Helderman has advocated for women and children from the grassroots to the national level. In 2005-2006 she presided over the Alabama Department of Human Resources, the agency which oversees all issues of abuse. It was also in 2005 that she was assigned to write a fifteen hundred word magazine story concerning poverty in Alabama. And as she informs us, this is how she became acquainted with Ginger McNeil that eventually led to her writing as the sycamore grows- a riveting account of a woman who had suffered extreme emotional as well as physical abuse at the hands of her second husband, Mike.

As we follow Ginger's journey through hell, we discover that she and her husband Mike along with their two children lived in a cabin in the woods in the middle of nowhere, too poor to afford electricity and a phone, and too petrified to leave her husband. Ginger informs us that she even made her own soap and participated in a number of unbelievable manual tasks enabling her and her family to make-do with whatever could be caught, grown or bartered. In addition, she home-schooled her two children.

Ginger was raised in an extremely conservative Christian home, where her father Claude was a tyrant and would not put up with any misbehavior from his children. Helderman, who interviewed Claude, describes him as “boastful of his misdeeds while swaddled in self-righteousness, but full of feelings, a veritable bundle of nerve endings, all encased in cement.” According to Ginger, during her teen years, she was under very strict control by her father who forbade her to join social clubs, no cheerleading, no baton twirling, very few movies, no dancing, even at school, and certainly no mini skirts. It had to be whatever was sanctioned by the church and only what it sanctioned. Divorce might be permitted under very narrow circumstances, but remarriage was certainly a no-no. Women were to be treated as chattels and even in church if they had any questions to ask the minister, they were to ask their husbands. Ginger most aptly sums it up: “I wasn't given freedom of space to develop. I felt like a Chinese girl with my feet bound.”
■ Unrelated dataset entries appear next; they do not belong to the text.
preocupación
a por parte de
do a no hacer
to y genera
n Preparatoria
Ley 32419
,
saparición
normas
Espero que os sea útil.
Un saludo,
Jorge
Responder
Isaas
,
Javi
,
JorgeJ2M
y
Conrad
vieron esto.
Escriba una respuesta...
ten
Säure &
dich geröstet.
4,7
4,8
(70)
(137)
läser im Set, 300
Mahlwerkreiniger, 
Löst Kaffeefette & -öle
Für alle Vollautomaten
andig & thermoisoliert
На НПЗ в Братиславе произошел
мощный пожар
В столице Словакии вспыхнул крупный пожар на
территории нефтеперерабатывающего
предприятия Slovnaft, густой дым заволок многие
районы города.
At eighteen, Ginger met her first husband, Turner, who raced cars and had a reputation for partying hard on the week-ends. She was swept off her feet by Turner, whom she believed to be a hard worker, good provider, stable man who would protect her-just like her father, and within no time the couple married. After their son Trent was born, Ginger experienced bouts of depression and on a few occasions found comfort in the hands of other men. The marriage deteriorated and eventually the couple divorced. Ginger agreed to give up custody of Trent to Turner, knowing that she was in no position to properly take care of him. Her parents disowned her and her father told her she was no longer welcome in their home. They also had the church withdraw from her or to put it bluntly, she was booted out of her church because of her divorce and giving up custody of her son.

As Helderman writes, “cut off from her baby, her family and her church, Ginger drifted in a sea of despair.” Once again Ginger found solace in the arms of an older man, Mike, whom Ginger describes as strong and mature. She goes on to state: “I'd been trying so hard on my own, and faced with a protector telling me what to do, I backed into my familiar corner.” Unfortunately, as in the case of her first marriage, this one likewise ends in divorce, but not before Ginger endured for several years extreme abuse at the hands of Mike.
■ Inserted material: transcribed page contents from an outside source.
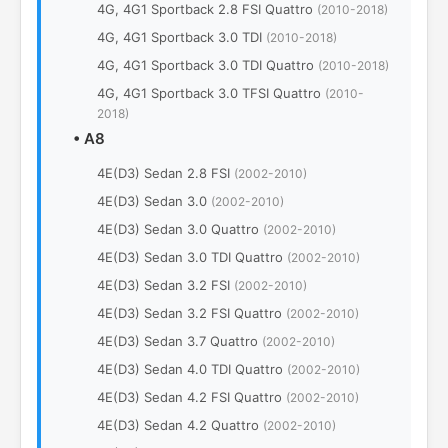
4G, 4G1 Sportback 2.8 FSI Quattro
(2010-2018)
4G, 4G1 Sportback 3.0 TDI
(2010-2018)
4G, 4G1 Sportback 3.0 TDI Quattro
(2010-2018)
4G, 4G1 Sportback 3.0 TFSI Quattro
(2010-
2018)
•
A8
4E(D3) Sedan 2.8 FSI
(2002-2010)
4E(D3) Sedan 3.0
(2002-2010)
4E(D3) Sedan 3.0 Quattro
(2002-2010)
4E(D3) Sedan 3.0 TDI Quattro
(2002-2010)
4E(D3) Sedan 3.2 FSI
(2002-2010)
4E(D3) Sedan 3.2 FSI Quattro
(2002-2010)
4E(D3) Sedan 3.7 Quattro
(2002-2010)
4E(D3) Sedan 4.0 TDI Quattro
(2002-2010)
4E(D3) Sedan 4.2 FSI Quattro
(2002-2010)
4E(D3) Sedan 4.2 Quattro
(2002-2010)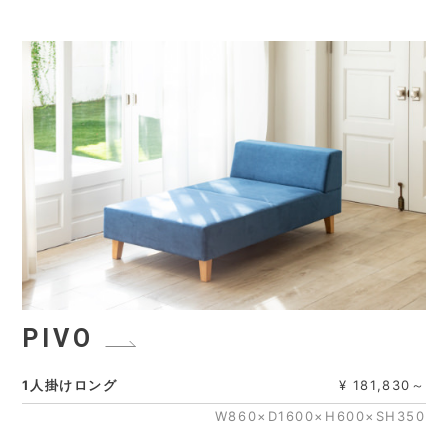
PIVO
1人掛けロング
¥ 181,830～
W860×D1600×H600×SH350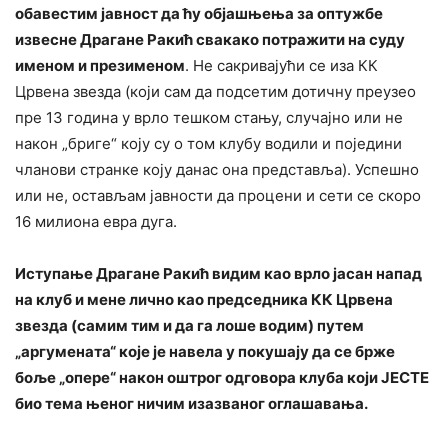
обавестим јавност да ћу објашњења за оптужбе
извесне Драгане Ракић свакако потражити на суду
именом и презименом
. Не сакривајући се иза КК
Црвена звезда (који сам да подсетим дотичну преузео
пре 13 година у врло тешком стању, случајно или не
након „бриге“ коју су о том клубу водили и поједини
чланови странке коју данас она представља). Успешно
или не, остављам јавности да процени и сети се скоро
16 милиона евра дуга.
Иступање Драгане Ракић видим као врло јасан напад
на клуб и мене лично као председника КК Црвена
звезда (самим тим и да га лоше водим) путем
„аргумената“ које је навела у покушају да се брже
боље „опере“ након оштрог одговора клуба који ЈЕСТЕ
био тема њеног ничим изазваног оглашавања.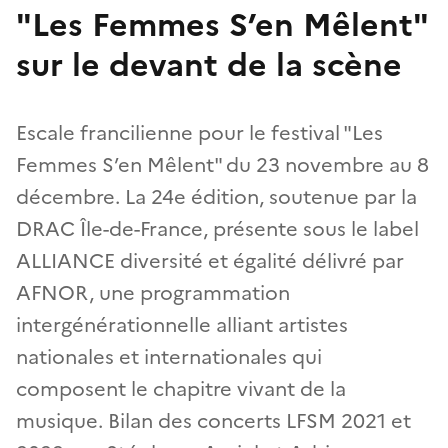
"Les Femmes S’en Mêlent"
sur le devant de la scène
Escale francilienne pour le festival "Les
Femmes S’en Mêlent" du 23 novembre au 8
décembre. La 24e édition, soutenue par la
DRAC Île-de-France, présente sous le label
ALLIANCE diversité et égalité délivré par
AFNOR, une programmation
intergénérationnelle alliant artistes
nationales et internationales qui
composent le chapitre vivant de la
musique. Bilan des concerts LFSM 2021 et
Despite the emotional weight of the subject matter, Helderman's curious and searching journalistic style refrains from resorting to passing judgement and moreover she seeks out balance with her interviews with Mike and others who were close to Ginger. The result is a spellbinding narrative that reads like a chilling soap opera, constantly reminding us of the horror of wife battering and its repercussions. No doubt, this painful and heart-wrenching account will anger some readers, while others will cry in sympathy for Ginger and the many victims who have been unfortunate to suffer similar harrowing experiences. In the end, it is a book about process, where Ginger is able to understand her own story through the act of recounting it. It is also about hope, which is beautifully summed up by Ginger when she points out to the author a tall strong sycamore tree she planted comparing it to herself and stating: “It came out of a compost pile.”